(Page-level text extractions)
============

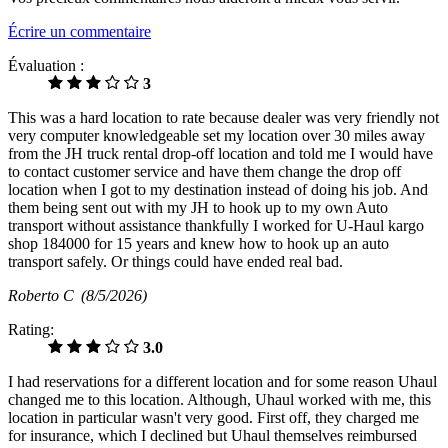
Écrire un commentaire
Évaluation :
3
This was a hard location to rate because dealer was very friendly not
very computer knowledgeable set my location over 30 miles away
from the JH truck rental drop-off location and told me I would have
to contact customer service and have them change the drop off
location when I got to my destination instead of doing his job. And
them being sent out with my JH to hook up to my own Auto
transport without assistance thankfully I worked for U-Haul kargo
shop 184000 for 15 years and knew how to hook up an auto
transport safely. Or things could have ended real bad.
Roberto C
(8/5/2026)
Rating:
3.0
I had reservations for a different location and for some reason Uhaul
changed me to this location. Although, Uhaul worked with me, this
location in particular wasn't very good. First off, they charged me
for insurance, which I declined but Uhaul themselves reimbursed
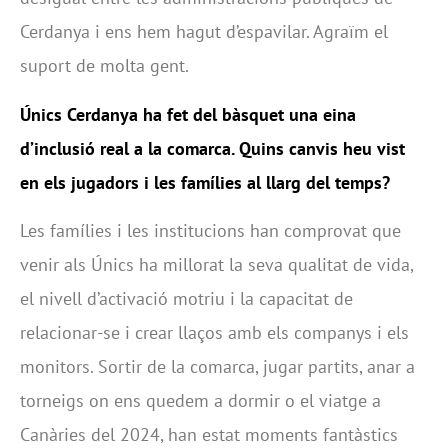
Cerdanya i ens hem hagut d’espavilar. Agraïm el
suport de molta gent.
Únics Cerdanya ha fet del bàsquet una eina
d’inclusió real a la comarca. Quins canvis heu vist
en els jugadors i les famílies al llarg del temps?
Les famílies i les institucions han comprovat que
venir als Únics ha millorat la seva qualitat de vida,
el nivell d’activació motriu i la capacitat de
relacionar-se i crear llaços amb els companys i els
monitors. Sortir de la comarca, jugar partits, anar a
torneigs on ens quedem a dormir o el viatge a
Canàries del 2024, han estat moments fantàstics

============

REQUIRED WORK - The answer must consist of every line from the entries that holds the string "Uhaul".

RESPONSE TO THE TASK -
I had reservations for a different location and for some reason Uhaul
changed me to this location. Although, Uhaul worked with me, this
for insurance, which I declined but Uhaul themselves reimbursed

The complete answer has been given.